This video was excellent; I learned so much! I personally like the smaller ruffs, and I feel like they could be flattering today. If you ever do a similar video focusing on working women's clothing through the 16th century decade by decade, I would definitely watch that!
Me too
Thank you! I will put that on the list!
I've always been wanting to research elizabethan fashion, but I never did. Thank you!
THERE ARE MANY GREAT TEXTS AVAILABLE, ON THE SUBJECT!🌻
Great video. Wish it were longer. I too prefer the earlier Elizabeth.
Thank you!
I dress historical 17" dolls, and your dressing videos and info videos like this one are an invaluable resource for me!

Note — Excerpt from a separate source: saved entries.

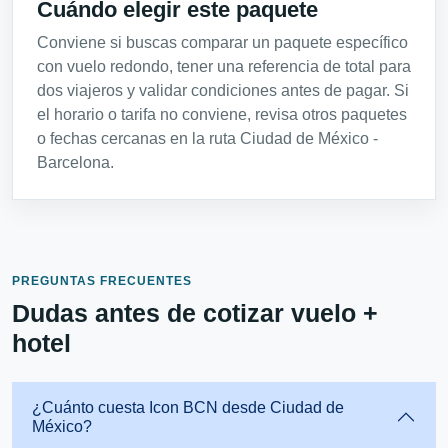
Cuándo elegir este paquete
Conviene si buscas comparar un paquete específico
con vuelo redondo, tener una referencia de total para
dos viajeros y validar condiciones antes de pagar. Si
el horario o tarifa no conviene, revisa otros paquetes
o fechas cercanas en la ruta Ciudad de México -
Barcelona.
PREGUNTAS FRECUENTES
Dudas antes de cotizar vuelo +
hotel
¿Cuánto cuesta Icon BCN desde Ciudad de
México?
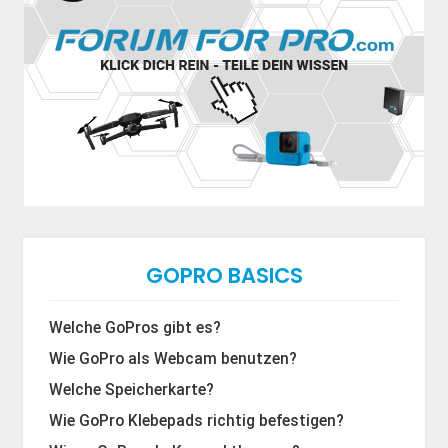
GOPRO BASICS
Welche GoPros gibt es?
Wie GoPro als Webcam benutzen?
Welche Speicherkarte?
Wie GoPro Klebepads richtig befestigen?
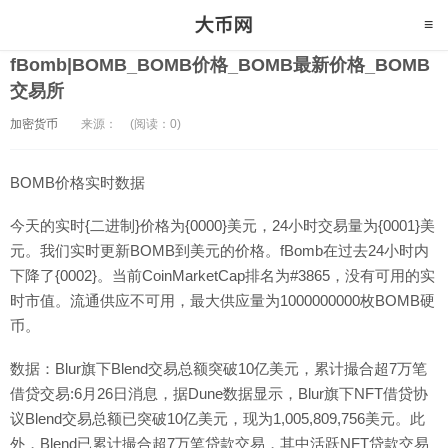
fBomb|BOMB_BOMB价格_BOMB最新价格_BOMB
交易所
加密货币
来源：
(阅读：0)
BOMB价格实时数据
今天的实时{二进制}价格为{0000}美元，24小时交易量为{0001}美
元。我们实时更新BOMB到美元的价格。fBomb在过去24小时内
下降了{0002}。当前CoinMarketCap排名为#3865，没有可用的实
时市值。流通供应不可用，最大供应量为1000000000枚BOMB硬
币。
数据：Blur旗下Blend交易总额突破10亿美元，累计撮合超7万笔
借贷交易:6月26日消息，据Dune数据显示，Blur旗下NFT借贷协
议Blend交易总额已突破10亿美元，现为1,005,809,756美元。此
外，Blend已累计撮合超7万笔贷款交易，其中活跃NFT贷款交易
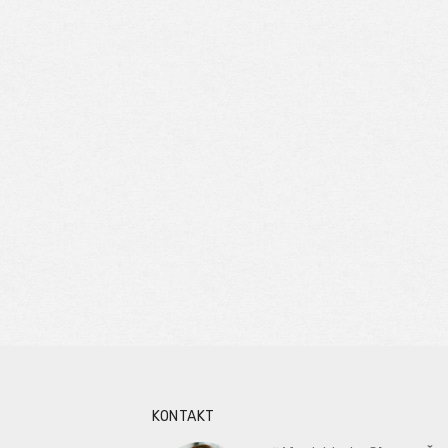
KONTAKT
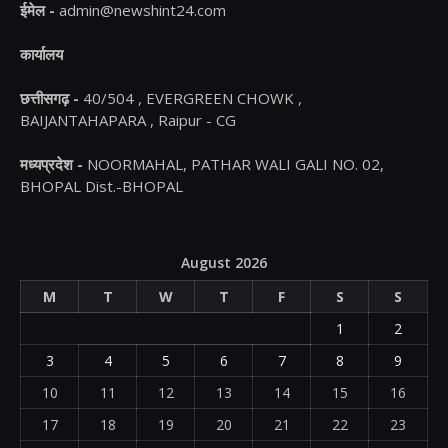
ईमेल -
admin@newshint24.com
कार्यालय
छत्तीसगढ़ -
40/504 , EVERGREEN CHOWK ,
BAIJANTAHAPARA , Raipur - CG
मध्यप्रदेश -
NOORMAHAL, PATHAR WALI GALI NO. 02,
BHOPAL Dist.-BHOPAL
August 2026
M
T
W
T
F
S
S
1
2
3
4
5
6
7
8
9
10
11
12
13
14
15
16
17
18
19
20
21
22
23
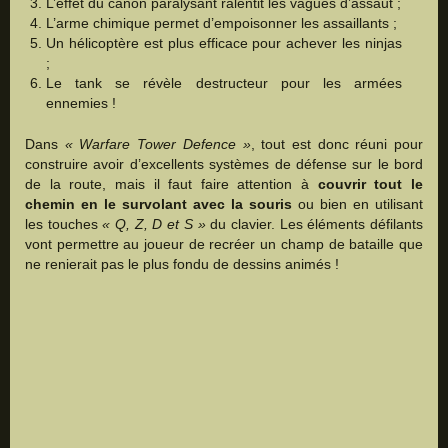
L’effet du canon paralysant ralentit les vagues d’assaut ;
L’arme chimique permet d’empoisonner les assaillants ;
Un hélicoptère est plus efficace pour achever les ninjas
;
Le tank se révèle destructeur pour les armées
ennemies !
Dans
« Warfare Tower Defence »
, tout est donc réuni pour
construire avoir d’excellents systèmes de défense sur le bord
de la route, mais il faut faire attention à
couvrir tout le
chemin en le survolant avec la souris
ou bien en utilisant
les touches
« Q, Z, D et S »
du clavier. Les éléments défilants
vont permettre au joueur de recréer un champ de bataille que
ne renierait pas le plus fondu de dessins animés !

One of my favorite things about making fashion from this time is I feel like, more than any other period besides our own, it's all about separates! With the kirtles, frontparts, sleeves, outer gowns, doublets, partlets and ruffs all being their own pieces, it's so mix and match! Building a new outfit from the separate pieces of your wardrobe is such a connection to how we do it now.
Great use of extant images to show how much things changed in this era, I have been looking at blackwork recently and looking at how prevalent it is in all these images makes me want to make a smock! 😀 I love how Elizabethan taste goes "All the embroidery!"
Yes! It's so gorgeous and adds so much to an outfit!
I am a History teacher in England and this is brilliant for my students. Thank you so much Samantha! Cheers!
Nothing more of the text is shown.